Phishing Without a Password: How Attackers Hijacked Microsoft 365’s Direct Send

hi. buckle up. we’re talking about emails that look like they came from your coworker, were sent through your own domain, and landed right inside your users’ inboxes…

…without a single login, compromised account, or auth token.
this ain’t magic. this is Microsoft 365 Direct Send — and it just got weaponized.

what’s Direct Send anyway?

it’s a legit M365 feature. sounds innocent:
“send email directly from a local app or device through your tenant’s smart host.”

like: your scanner → sends PDF to your inbox. or your fax machine, if you still live in 2003.

how it works:

  • anyone who knows your domain can guess your smart-host pattern
    (e.g. your-company-com.mail.protection.outlook.com)

  • and then: send mail through your tenant’s SMTP relay

  • as long as it’s to a valid recipient — it goes through

  • no login. no token. no OAuth. just SMTP and vibes.

enter the exploit: phishing-as-a-service

Varonis Threat Labs found it in May 2025:
a phishing campaign targeting 70+ orgs, mostly US-based, mostly financial, engineering, health & insurance.

attackers used:

  • PowerShell + SMTP

  • external IPs from Ukraine (139.28.36[.]230)

  • smart-hosts like acme-corp-com.mail.protection.outlook.com

they spoofed internal users using M365’s own infra. mails passed through internal routing. and they looked native.

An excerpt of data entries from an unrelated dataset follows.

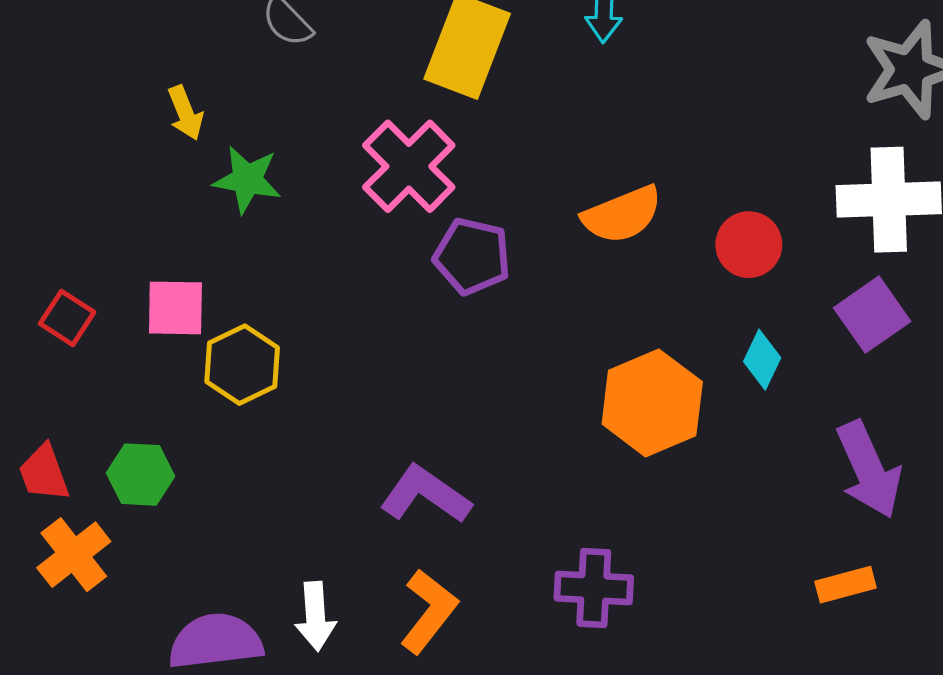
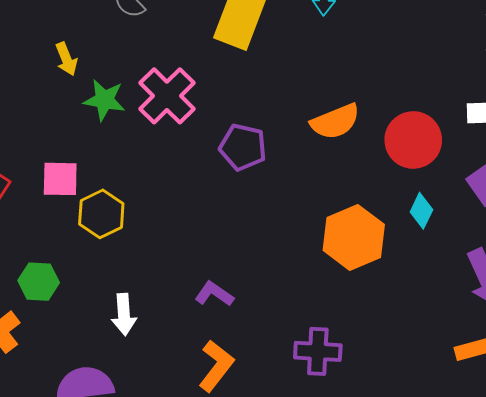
pink cross: (409, 166) -> (167, 96), moved
red circle: (749, 245) -> (413, 140), size x1.4
purple L-shape: (425, 495) -> (214, 294), size x0.7
white arrow: (315, 616) -> (124, 314), moved

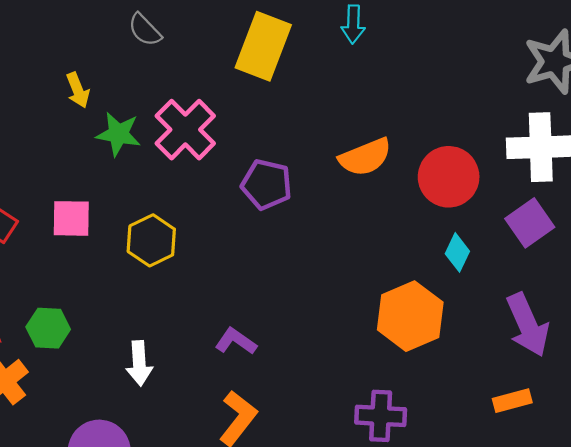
yellow hexagon: (101, 214) -> (151, 240), moved
orange hexagon: (354, 237) -> (410, 316), moved
purple cross: (318, 351) -> (381, 416), moved

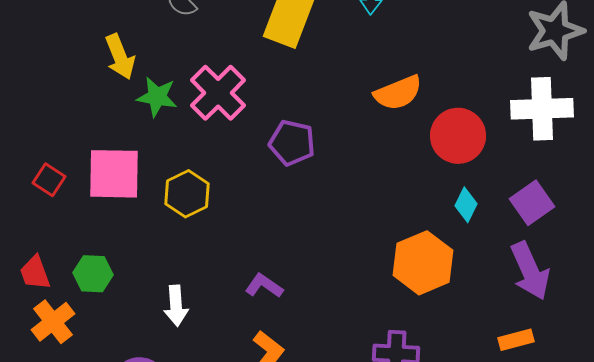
yellow arrow: (78, 90) -> (120, 57), size x1.4
orange semicircle: (365, 157) -> (398, 93), moved
pink square: (71, 218) -> (114, 174), size x1.5
purple square: (530, 223) -> (532, 203), moved

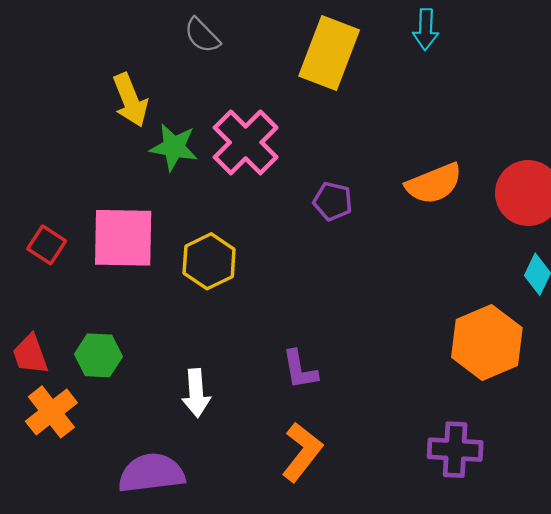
orange semicircle: (398, 93) -> (434, 184), moved
purple pentagon: (292, 143) -> (333, 201), size x0.7
purple L-shape: (264, 286) -> (300, 370), turned -135

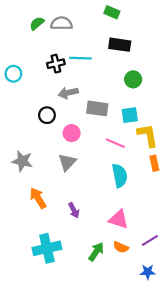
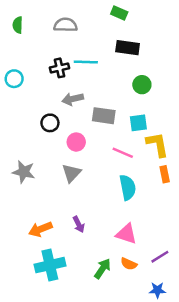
green semicircle: (37, 23) -> (18, 25), moved, turned -48
orange arrow: (38, 198) -> (40, 229), moved, turned -80

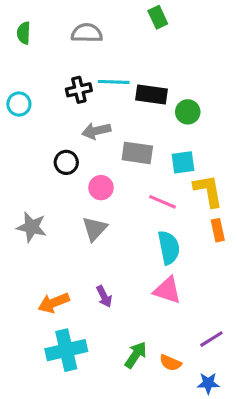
green rectangle: (119, 13) -> (158, 17), turned 42
black rectangle: (128, 48) -> (151, 95), moved
pink triangle: (126, 234) -> (167, 290), moved
orange semicircle: (129, 264) -> (170, 363), moved

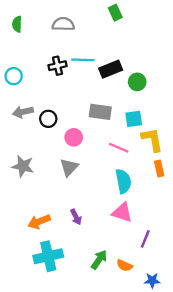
black rectangle: (151, 95) -> (111, 69), turned -30
gray arrow: (96, 131) -> (23, 112), moved
purple line: (211, 339) -> (145, 239), moved, turned -36

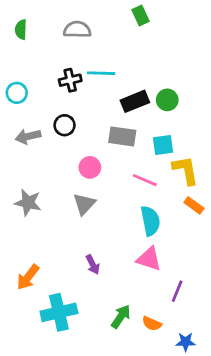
black rectangle: (111, 69) -> (135, 101), moved
black circle: (48, 119) -> (65, 125), moved
orange rectangle: (159, 168) -> (194, 205), turned -42
orange arrow: (39, 222) -> (28, 277), moved, turned -30

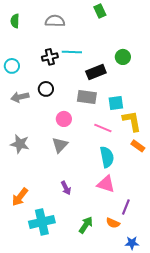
green circle: (167, 100) -> (123, 57), moved
orange semicircle: (152, 324) -> (113, 223), moved

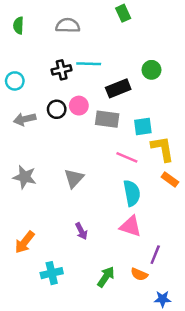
pink circle: (64, 119) -> (79, 106), moved
cyan cross: (42, 222) -> (52, 273), size x0.7

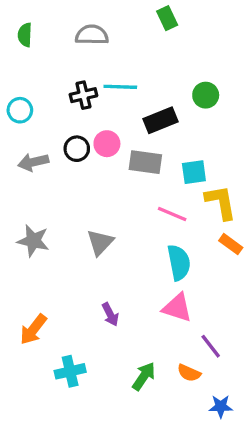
purple line: (155, 255) -> (211, 346), turned -60

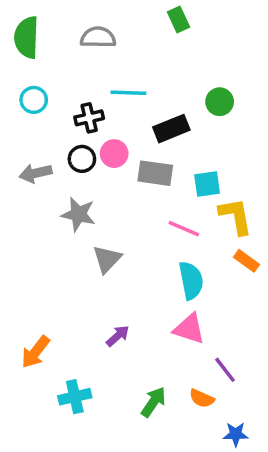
green semicircle: (25, 35) -> (27, 37), size x1.6
black cross: (83, 95) -> (89, 118), moved
cyan circle: (20, 110) -> (34, 100), moved
gray star: (33, 241) -> (78, 214), moved
purple arrow: (110, 314) -> (118, 336), turned -105

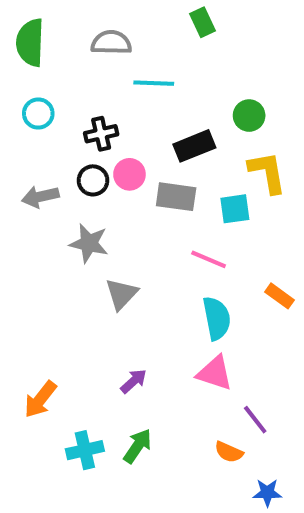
cyan line: (128, 93) -> (154, 83), moved
yellow L-shape: (236, 216) -> (267, 172), moved
green arrow: (153, 402) -> (138, 446), moved

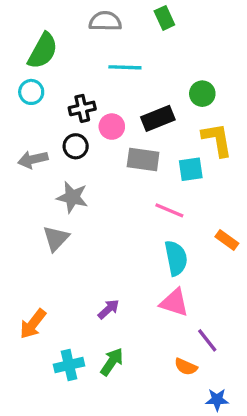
green semicircle: (30, 43) -> (43, 51), moved, turned -153
gray semicircle: (111, 43) -> (105, 21), moved
pink circle: (129, 174) -> (112, 127), moved
gray triangle: (121, 294) -> (56, 238), moved

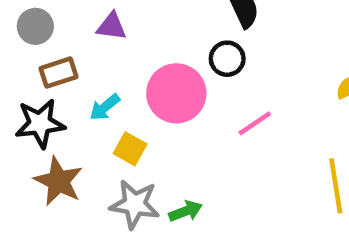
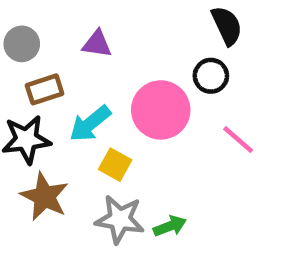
cyan arrow: (105, 107) -> (90, 124), size x1.4
pink line: (255, 123) -> (238, 140), turned 75

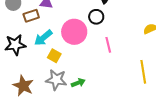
brown rectangle: (45, 89) -> (31, 16), moved
pink line: (238, 140) -> (108, 45), turned 35
brown star: (45, 197) -> (23, 86), moved

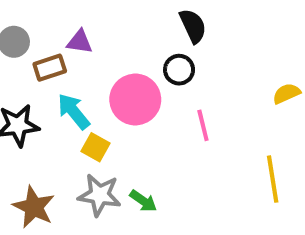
cyan arrow: (43, 38) -> (74, 111), turned 90
green arrow: (78, 83) -> (143, 201), turned 56

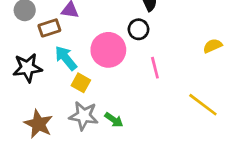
yellow line: (273, 179) -> (203, 105), turned -44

📎 email body: fake voicemail alert
📎 attachment: PDF with a QR code
📎 scan it? → M365 login page clone with a credential harvester

Microsoft’s filters? they watched it happen

you’d think SPF, DKIM, DMARC would help, right?
nope.

📎 SPF failed
📎 DKIM? none
📎 DMARC? nope
📎 verdict? delivered anyway — since it came from your own smart host

🙃 Direct Send has no sender auth by design
it assumes the person sending knows what they’re doing
(surprise: they didn’t)

what to do before your domain sends malware to your CEO

✅ disable Direct Send unless you’re using it and actually need it
admin center → mail flow → connectors → block unauthenticated relay

✅ set strict DMARC policy
p=reject isn’t optional anymore

✅ audit all inbound headers for:

  • mismatch between IP and domain

  • use of smart-host IPs from unknown networks

  • no DKIM / SPF alignment

✅ lock down SPF to static IPs and block catch-all includes

✅ enable MFA on all accounts, even low-priv apps

📎 Microsoft’s official guidance:
https://learn.microsoft.com/en-us/exchange/mail-flow-best-practices/how-to-set-up-a-multifunction-device-or-application-to-send-email-using-microsoft-365-or-office-365#direct-send-send-mail-directly-from-your-device-or-application-to-microsoft-365-or-office-365


IOC time: what’s out there right now?

📎 IPs used:

  • 139.28.36[.]230

  • others in that subnet

📎 domains:

  • fake voicemail senders from spoofed internal identities

  • target-specific pages hosted on external compromised infra

Varonis shared a full IOC list here:
https://www.varonis.com/blog/direct-send-exploit

TL;DR: when Microsoft sends phishing on your behalf

this isn’t a “bad Microsoft” story.
this is a “misused feature built for sysadmins, not for attackers” story.

Direct Send was made for convenience. but now?
it’s a backdoor with a smiley face.
no login. no creds. just SMTP packets and QR scams.

your mail gateway won’t see it. your EOP filters might not catch it.
but your users? they’ll click. because it looks internal.

and that’s how phishing just leveled up.